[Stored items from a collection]
Segment Open

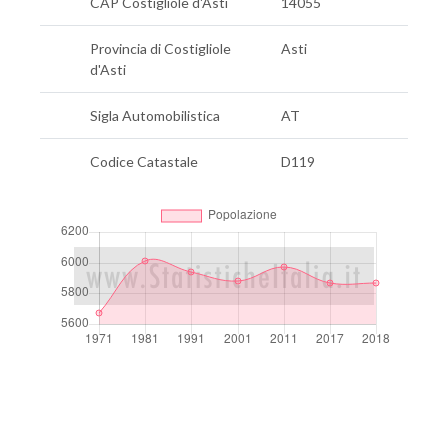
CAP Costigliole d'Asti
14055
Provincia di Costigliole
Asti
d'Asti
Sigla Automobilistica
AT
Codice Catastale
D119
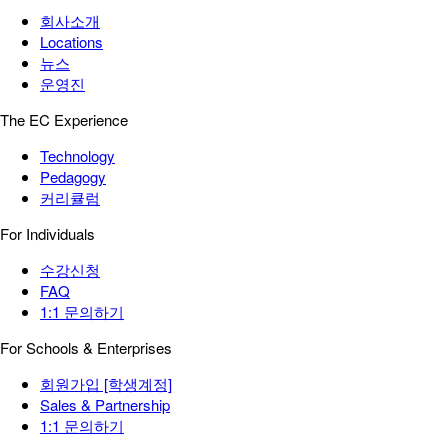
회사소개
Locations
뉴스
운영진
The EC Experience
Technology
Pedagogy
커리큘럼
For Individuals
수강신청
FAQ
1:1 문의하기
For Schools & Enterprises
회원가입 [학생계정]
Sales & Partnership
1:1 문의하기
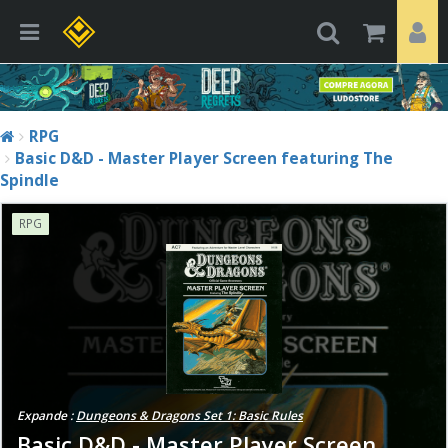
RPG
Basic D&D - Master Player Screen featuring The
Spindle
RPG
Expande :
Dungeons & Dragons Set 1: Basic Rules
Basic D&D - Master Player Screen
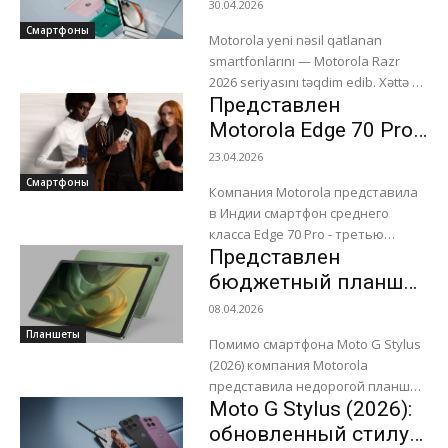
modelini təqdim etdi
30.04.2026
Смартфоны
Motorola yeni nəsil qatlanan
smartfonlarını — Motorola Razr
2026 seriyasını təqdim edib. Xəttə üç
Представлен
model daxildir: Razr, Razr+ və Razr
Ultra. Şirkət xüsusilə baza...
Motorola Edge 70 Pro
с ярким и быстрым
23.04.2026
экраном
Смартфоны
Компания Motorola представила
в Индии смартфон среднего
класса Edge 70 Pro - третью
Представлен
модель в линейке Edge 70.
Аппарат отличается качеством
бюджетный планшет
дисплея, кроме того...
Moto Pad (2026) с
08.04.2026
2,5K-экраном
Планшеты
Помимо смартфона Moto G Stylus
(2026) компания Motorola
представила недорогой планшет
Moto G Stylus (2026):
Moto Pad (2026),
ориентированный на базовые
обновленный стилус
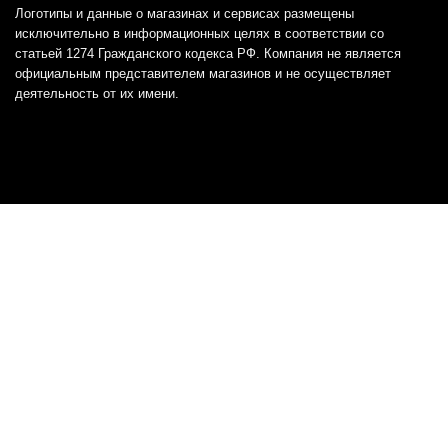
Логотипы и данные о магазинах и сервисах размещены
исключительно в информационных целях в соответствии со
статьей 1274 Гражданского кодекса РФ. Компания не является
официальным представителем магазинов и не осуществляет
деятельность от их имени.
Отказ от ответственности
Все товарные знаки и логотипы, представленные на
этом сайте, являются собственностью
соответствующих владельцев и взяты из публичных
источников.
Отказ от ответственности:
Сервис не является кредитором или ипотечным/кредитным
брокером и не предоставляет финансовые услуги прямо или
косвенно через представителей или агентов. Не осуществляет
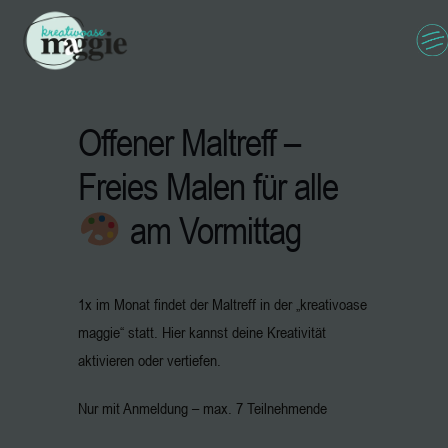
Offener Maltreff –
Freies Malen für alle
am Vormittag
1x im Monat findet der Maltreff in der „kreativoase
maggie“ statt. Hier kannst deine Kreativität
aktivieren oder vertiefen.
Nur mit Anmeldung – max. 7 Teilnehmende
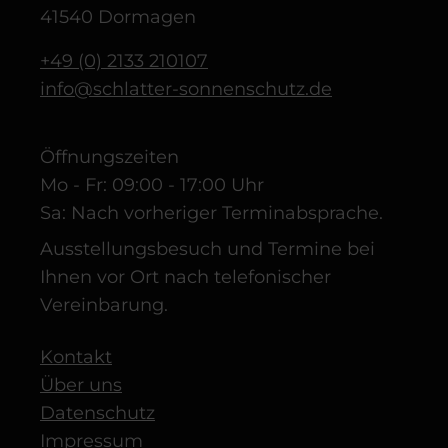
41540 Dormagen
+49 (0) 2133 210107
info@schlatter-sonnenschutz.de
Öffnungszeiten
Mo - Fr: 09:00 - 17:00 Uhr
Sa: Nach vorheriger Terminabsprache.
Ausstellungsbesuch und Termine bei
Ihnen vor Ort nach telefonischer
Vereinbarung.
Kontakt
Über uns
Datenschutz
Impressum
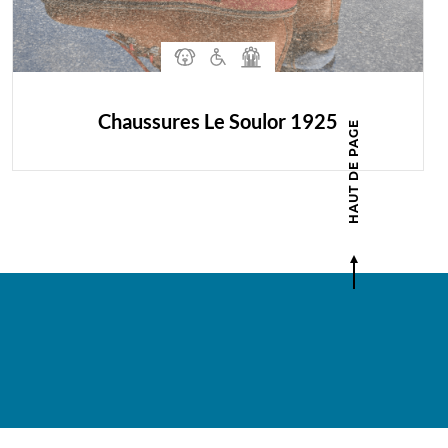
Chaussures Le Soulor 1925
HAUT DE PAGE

Segment Closed

What you should do: Keep every word of the data as it is when you write it out, but drop the pictures.

Task response:
CAP Costigliole d'Asti
14055
Provincia di Costigliole
Asti
d'Asti
Sigla Automobilistica
AT
Codice Catastale
D119
회사소개
Locations
뉴스
운영진
The EC Experience
Technology
Pedagogy
커리큘럼
For Individuals
수강신청
FAQ
1:1 문의하기
For Schools & Enterprises
회원가입 [학생계정]
Sales & Partnership
1:1 문의하기
RPG
Basic D&D - Master Player Screen featuring The
Spindle
RPG
Expande :
Dungeons & Dragons Set 1: Basic Rules
Basic D&D - Master Player Screen
modelini təqdim etdi
30.04.2026
Смартфоны
Motorola yeni nəsil qatlanan
smartfonlarını — Motorola Razr
2026 seriyasını təqdim edib. Xəttə üç
Представлен
model daxildir: Razr, Razr+ və Razr
Ultra. Şirkət xüsusilə baza...
Motorola Edge 70 Pro
с ярким и быстрым
23.04.2026
экраном
Смартфоны
Компания Motorola представила
в Индии смартфон среднего
класса Edge 70 Pro - третью
Представлен
модель в линейке Edge 70.
Аппарат отличается качеством
бюджетный планшет
дисплея, кроме того...
Moto Pad (2026) с
08.04.2026
2,5K-экраном
Планшеты
Помимо смартфона Moto G Stylus
(2026) компания Motorola
представила недорогой планшет
Moto G Stylus (2026):
Moto Pad (2026),
ориентированный на базовые
обновленный стилус
Логотипы и данные о магазинах и сервисах размещены
исключительно в информационных целях в соответствии со
статьей 1274 Гражданского кодекса РФ. Компания не является
официальным представителем магазинов и не осуществляет
деятельность от их имени.
Отказ от ответственности
Все товарные знаки и логотипы, представленные на
этом сайте, являются собственностью
соответствующих владельцев и взяты из публичных
источников.
Отказ от ответственности:
Сервис не является кредитором или ипотечным/кредитным
брокером и не предоставляет финансовые услуги прямо или
косвенно через представителей или агентов. Не осуществляет
Offener Maltreff –
Freies Malen für alle
am Vormittag
1x im Monat findet der Maltreff in der „kreativoase
maggie“ statt. Hier kannst deine Kreativität
aktivieren oder vertiefen.
Nur mit Anmeldung – max. 7 Teilnehmende
41540 Dormagen
+49 (0) 2133 210107
info@schlatter-sonnenschutz.de
Öffnungszeiten
Mo - Fr: 09:00 - 17:00 Uhr
Sa: Nach vorheriger Terminabsprache.
Ausstellungsbesuch und Termine bei
Ihnen vor Ort nach telefonischer
Vereinbarung.
Kontakt
Über uns
Datenschutz
Impressum
Chaussures Le Soulor 1925
HAUT DE PAGE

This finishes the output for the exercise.